Thursday, March 04, 2004

The "Do-More-With-Less" VA Budget

We've heard this line before, haven't we vets? "Yes, there's less money, but we expect to be a lot more efficient." Right.

After months of this administration's claims that it was taking care of its veterans, several veterans organizations have forced the issue of declining health care out in the open.

(John) Kerry may be getting an unintended boost from the Bush administration's proposed budget for the Department of Veterans Affairs in the next fiscal year.

After three years of mostly cordial relations with the administration, leaders of veterans' organizations and a union that represents VA workers are voicing strong criticism of Bush's fiscal 2005 budget plan. They assert that the budget would only worsen the backlog in processing disability claims, reduce the number of VA nursing home beds just as the number of veterans who need long-term care is swelling and force some veterans to pay a fee simply to gain access to the VA health care system.

In a statement issued shortly after the budget was released, Edward S. Banas Sr., commander in chief of the Veterans of Foreign Wars, called the VA's health care spending proposal "a disgrace and a sham."

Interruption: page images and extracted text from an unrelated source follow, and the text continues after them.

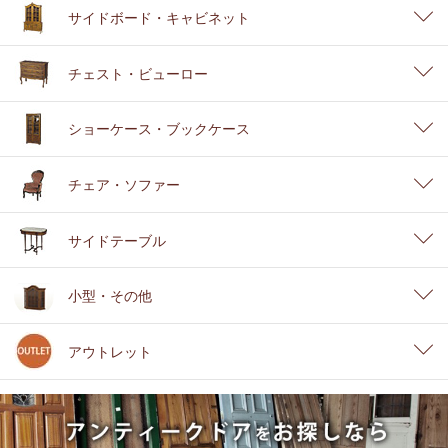
サイドボード・キャビネット
チェスト・ビューロー
ショーケース・ブックケース
チェア・ソファー
サイドテーブル
小型・その他
アウトレット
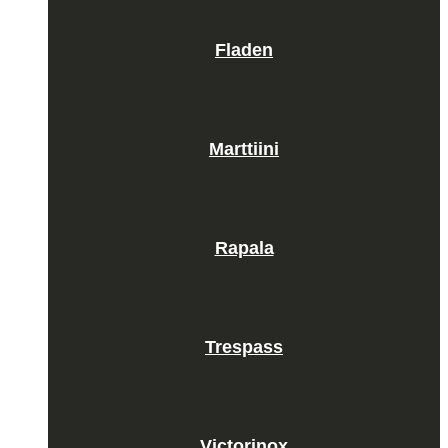
Fladen
Marttiini
Rapala
Trespass
Victorinox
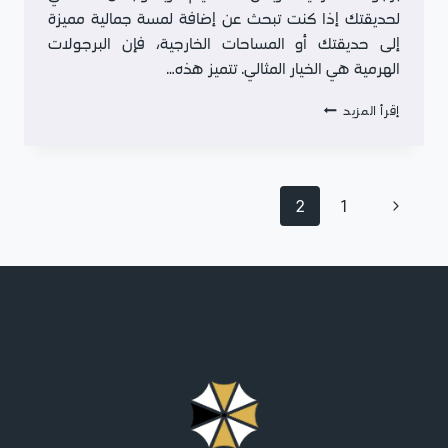
لحديقتك إذا كنت تبحث عن إضافة لمسة جمالية مميزة
إلى حديقتك أو المساحات الخارجية، فإن البرجولات
الهرمية هي الخيار المثالي. تتميز هذه…
برجولات
إقرأ المزيد
هرمية
تنقل
الصفحة
2
1
الصفحة
السابقة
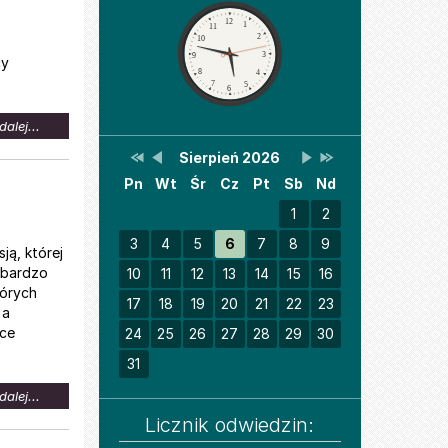
Zegar
12
1
11
2
10
3
9
cy
8
4
7
5
6
na
dalej...
temat:
Przestaw
Przestaw
Lista
Brak
Przestaw
Przestaw
Sierpień 2026
Kalendarz
Zmiana
datę
datę
wydarzeń
wydarzeń
datę
datę
godzin
Pn
Wt
Śr
Cz
Pt
Sb
Nd
na
na
w
w
na
na
pracy
Sierpień
Lipiec
miesiącu
tym
Wrzesień
Sierpień
2025
2026
miesiącu.
2026
2027
1
2
CPS
3
4
5
6
7
8
9
ją, której
a bardzo
10
11
12
13
14
15
16
tórych
17
18
19
20
21
22
23
 a
ce
24
25
26
27
28
29
30
31
na
dalej...
temat:
Licznik odwiedzin:
Pomoc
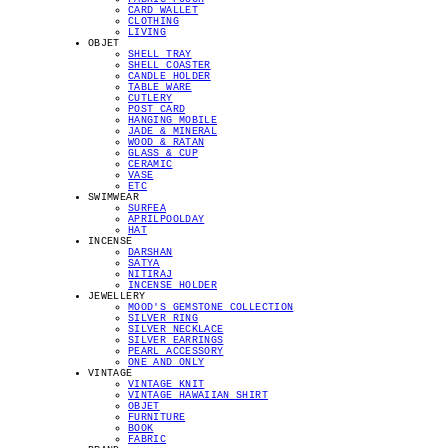
CARD WALLET
CLOTHING
LIVING
OBJET
SHELL TRAY
SHELL COASTER
CANDLE HOLDER
TABLE WARE
CUTLERY
POST CARD
HANGING MOBILE
JADE & MINERAL
WOOD & RATAN
GLASS & CUP
CERAMIC
VASE
ETC
SWIMWEAR
SURFEA
APRILPOOLDAY
HAT
INCENSE
DARSHAN
SATYA
NITIRAJ
INCENSE HOLDER
JEWELLERY
MOOD'S GEMSTONE COLLECTION
SILVER RING
SILVER NECKLACE
SILVER EARRINGS
PEARL ACCESSORY
ONE AND ONLY
VINTAGE
VINTAGE KNIT
VINTAGE HAWAIIAN SHIRT
OBJET
FURNITURE
BOOK
FABRIC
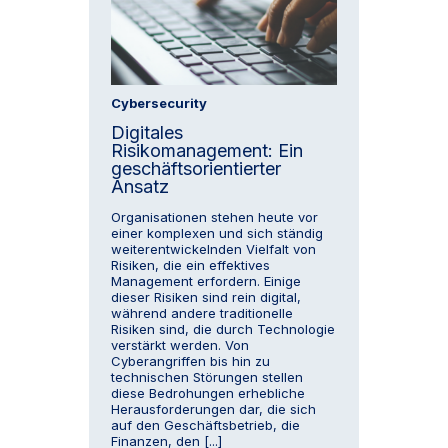
Cybersecurity
Digitales
Risikomanagement: Ein
geschäftsorientierter
Ansatz
Organisationen stehen heute vor
einer komplexen und sich ständig
weiterentwickelnden Vielfalt von
Risiken, die ein effektives
Management erfordern. Einige
dieser Risiken sind rein digital,
während andere traditionelle
Risiken sind, die durch Technologie
verstärkt werden. Von
Cyberangriffen bis hin zu
technischen Störungen stellen
diese Bedrohungen erhebliche
Herausforderungen dar, die sich
auf den Geschäftsbetrieb, die
Finanzen, den [...]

VA officials reply that spending for health care will increase under the budget, but that tough choices had to be made because of the soaring budget deficit and limits on spending.

According to John Gage, president of the American Federation of Government Employees, the VA is calling for a reduction of 540 full-time jobs in the Veterans Benefits Administration, which handles disability, pension and other claims by

Mark Catlett, the VA's principal deputy assistant secretary for management, said ….the lower staffing levels proposed in the budget assume an increase in productivity by VA employees.

But critics in the veterans' organizations say the budget would effectively cut health care spending because about $2.4 billion of the total would not come from congressional appropriations but from fees and other charges collected from third parties and from veterans themselves.

John McNeill, deputy director of the VFW, credited the Bush administration with increasing the VA's health care budget during the last few years. But, he added, "just as they are getting close [to the needed level of spending], this proposal retrogrades everything. It doesn't even take care of the inflation factor."

Linda Bennett, AFGE's legislative director, was equally critical of the proposed cuts in nursing home care, which she said would reduce the number of full-time VA nursing home beds to 37 percent below the level set in law by Congress in 1998. She said the VA has been trying to move more veterans into state-run nursing homes and "non-institutional" settings, such as home health care programs.
"I look at it as a signal that the VA would like to get out of the business of taking care of veterans in their old age," Bennett said.

Last year, Congress rejected a similar proposal for a user fee and higher co-payments and may do so again. But the congressional debate will almost certainly become embroiled in presidential politics as Bush and his Democratic opponent vie for the allegiance of veterans.


I know there are a lot of vets out there who still refuse to believe that Mr. Bush and a Republican administration could possibly be ignoring veterans' health needs. It's time for you to objectively look at the facts - and get involved.